Among the entries below, only the lines starting at the one with "In order to click on Recommander" and ending at the one with "This screenshot has height=1163, width=570.", both included, are to be printed exactly.

━━━━━ TASK INPUTS

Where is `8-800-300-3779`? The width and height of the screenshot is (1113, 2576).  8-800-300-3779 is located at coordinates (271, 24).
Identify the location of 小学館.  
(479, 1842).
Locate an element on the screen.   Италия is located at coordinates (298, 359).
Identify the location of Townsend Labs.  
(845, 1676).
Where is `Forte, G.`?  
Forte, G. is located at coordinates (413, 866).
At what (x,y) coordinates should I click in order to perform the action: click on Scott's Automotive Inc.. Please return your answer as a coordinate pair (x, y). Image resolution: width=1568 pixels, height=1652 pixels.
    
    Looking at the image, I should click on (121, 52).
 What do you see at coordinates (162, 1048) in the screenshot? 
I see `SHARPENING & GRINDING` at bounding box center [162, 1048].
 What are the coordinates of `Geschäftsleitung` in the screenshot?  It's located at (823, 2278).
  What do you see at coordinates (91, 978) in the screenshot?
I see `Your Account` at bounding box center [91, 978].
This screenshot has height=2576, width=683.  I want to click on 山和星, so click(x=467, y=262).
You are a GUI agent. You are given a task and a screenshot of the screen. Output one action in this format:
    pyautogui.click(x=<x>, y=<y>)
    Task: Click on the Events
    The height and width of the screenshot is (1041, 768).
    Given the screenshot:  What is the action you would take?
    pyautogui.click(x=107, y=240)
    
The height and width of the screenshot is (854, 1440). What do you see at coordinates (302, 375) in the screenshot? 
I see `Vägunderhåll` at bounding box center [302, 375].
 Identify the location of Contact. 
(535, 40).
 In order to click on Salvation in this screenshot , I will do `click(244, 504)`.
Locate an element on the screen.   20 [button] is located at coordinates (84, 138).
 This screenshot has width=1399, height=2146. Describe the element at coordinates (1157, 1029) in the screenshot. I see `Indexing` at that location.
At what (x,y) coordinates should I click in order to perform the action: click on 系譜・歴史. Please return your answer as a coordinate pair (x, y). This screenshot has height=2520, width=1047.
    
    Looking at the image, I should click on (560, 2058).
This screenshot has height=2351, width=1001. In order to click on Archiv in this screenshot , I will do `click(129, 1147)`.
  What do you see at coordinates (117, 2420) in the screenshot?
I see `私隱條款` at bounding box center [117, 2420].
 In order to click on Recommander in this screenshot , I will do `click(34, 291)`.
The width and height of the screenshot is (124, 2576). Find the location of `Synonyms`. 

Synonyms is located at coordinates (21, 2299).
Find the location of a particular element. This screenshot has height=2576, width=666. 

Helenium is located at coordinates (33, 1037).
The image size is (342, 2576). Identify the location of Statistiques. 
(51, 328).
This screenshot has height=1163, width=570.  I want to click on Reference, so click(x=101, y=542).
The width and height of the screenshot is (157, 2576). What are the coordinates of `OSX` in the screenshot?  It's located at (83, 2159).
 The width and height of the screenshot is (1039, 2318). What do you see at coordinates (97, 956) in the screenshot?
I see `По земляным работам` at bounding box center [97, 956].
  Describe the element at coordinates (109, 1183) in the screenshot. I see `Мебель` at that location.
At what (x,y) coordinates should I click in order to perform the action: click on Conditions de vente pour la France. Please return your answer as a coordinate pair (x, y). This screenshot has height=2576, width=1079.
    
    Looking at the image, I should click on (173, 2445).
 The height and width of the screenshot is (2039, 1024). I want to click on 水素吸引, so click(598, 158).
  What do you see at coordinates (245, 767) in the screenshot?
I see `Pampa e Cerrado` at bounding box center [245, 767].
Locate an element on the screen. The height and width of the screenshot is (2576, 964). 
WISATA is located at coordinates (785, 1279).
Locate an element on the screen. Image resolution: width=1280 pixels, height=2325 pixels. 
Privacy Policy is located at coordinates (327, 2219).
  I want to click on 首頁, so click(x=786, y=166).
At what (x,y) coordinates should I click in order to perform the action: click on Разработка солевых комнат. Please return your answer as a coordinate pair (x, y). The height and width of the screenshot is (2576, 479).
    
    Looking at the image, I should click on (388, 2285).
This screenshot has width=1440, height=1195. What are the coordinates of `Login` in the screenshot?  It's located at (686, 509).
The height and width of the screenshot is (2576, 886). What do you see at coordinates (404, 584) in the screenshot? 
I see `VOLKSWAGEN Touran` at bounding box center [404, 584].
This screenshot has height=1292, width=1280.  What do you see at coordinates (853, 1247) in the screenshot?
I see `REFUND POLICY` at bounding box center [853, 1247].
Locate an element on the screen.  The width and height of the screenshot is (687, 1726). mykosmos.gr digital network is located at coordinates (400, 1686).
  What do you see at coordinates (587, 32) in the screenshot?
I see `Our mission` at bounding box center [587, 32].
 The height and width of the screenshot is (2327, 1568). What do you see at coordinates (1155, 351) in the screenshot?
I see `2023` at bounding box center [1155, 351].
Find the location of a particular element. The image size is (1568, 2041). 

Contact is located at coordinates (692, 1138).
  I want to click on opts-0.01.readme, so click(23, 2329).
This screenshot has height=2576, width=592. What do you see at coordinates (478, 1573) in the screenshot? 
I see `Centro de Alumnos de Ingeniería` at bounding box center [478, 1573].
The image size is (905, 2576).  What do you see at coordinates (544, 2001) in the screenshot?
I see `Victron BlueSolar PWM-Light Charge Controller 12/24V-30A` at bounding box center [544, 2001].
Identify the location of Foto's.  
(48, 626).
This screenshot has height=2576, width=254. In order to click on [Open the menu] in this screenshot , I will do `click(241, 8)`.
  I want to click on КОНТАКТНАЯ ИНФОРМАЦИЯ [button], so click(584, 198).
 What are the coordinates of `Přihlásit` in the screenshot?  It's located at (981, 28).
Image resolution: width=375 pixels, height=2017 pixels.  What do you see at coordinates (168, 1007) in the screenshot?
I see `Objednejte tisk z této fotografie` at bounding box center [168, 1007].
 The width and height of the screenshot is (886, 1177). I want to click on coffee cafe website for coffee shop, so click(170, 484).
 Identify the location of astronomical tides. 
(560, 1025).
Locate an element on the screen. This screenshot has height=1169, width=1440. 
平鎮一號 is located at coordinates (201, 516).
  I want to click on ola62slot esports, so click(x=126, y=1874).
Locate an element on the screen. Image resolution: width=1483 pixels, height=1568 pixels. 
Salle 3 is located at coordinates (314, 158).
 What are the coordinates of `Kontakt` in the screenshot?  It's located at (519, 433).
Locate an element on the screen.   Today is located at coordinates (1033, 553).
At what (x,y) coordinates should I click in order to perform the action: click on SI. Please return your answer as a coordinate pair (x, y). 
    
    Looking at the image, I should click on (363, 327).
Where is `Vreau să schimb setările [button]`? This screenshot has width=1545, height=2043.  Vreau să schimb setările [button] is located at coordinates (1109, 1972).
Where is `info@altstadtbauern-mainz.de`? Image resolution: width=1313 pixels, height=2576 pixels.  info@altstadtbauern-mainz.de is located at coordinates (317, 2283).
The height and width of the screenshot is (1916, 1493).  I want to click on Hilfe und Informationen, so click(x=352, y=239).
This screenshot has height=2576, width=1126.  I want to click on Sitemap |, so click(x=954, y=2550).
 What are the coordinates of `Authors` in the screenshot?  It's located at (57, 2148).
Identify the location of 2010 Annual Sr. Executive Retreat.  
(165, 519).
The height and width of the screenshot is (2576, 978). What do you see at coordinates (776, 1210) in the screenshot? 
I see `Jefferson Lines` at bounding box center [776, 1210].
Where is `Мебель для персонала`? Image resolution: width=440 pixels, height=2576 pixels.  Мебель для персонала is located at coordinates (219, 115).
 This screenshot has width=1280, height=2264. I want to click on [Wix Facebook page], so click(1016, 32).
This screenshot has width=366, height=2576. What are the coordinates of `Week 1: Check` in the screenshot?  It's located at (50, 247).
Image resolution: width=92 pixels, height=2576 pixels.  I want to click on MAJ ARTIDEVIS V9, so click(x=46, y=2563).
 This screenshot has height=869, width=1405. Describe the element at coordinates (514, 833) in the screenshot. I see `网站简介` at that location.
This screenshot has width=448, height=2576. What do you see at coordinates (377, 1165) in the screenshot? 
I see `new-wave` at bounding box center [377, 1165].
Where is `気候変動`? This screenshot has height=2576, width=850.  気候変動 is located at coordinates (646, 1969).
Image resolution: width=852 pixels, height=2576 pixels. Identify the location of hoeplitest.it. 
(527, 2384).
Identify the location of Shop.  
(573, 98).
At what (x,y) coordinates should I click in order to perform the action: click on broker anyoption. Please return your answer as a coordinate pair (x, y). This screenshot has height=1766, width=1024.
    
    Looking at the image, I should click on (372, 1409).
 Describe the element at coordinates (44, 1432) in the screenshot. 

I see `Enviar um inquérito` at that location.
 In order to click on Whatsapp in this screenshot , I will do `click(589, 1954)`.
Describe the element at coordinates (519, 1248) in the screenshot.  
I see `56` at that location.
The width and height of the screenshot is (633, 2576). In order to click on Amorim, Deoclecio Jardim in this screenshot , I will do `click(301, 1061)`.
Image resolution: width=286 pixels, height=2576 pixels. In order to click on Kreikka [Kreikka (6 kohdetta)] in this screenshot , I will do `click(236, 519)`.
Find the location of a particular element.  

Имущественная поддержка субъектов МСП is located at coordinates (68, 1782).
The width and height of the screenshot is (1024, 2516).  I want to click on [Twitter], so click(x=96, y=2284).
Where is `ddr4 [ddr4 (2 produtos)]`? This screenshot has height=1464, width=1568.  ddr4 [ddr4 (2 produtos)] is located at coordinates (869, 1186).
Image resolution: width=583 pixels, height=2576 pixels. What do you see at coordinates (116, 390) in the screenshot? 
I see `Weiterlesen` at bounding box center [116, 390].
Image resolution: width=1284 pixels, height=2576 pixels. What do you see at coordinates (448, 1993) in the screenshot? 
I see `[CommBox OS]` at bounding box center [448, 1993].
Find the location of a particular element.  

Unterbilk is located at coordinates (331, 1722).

━━━━━━━━━━

_RESPONSE TO THIS TASK_.
 In order to click on Recommander in this screenshot , I will do `click(34, 291)`.
The width and height of the screenshot is (124, 2576). Find the location of `Synonyms`. 

Synonyms is located at coordinates (21, 2299).
Find the location of a particular element. This screenshot has height=2576, width=666. 

Helenium is located at coordinates (33, 1037).
The image size is (342, 2576). Identify the location of Statistiques. 
(51, 328).
This screenshot has height=1163, width=570.  I want to click on Reference, so click(x=101, y=542).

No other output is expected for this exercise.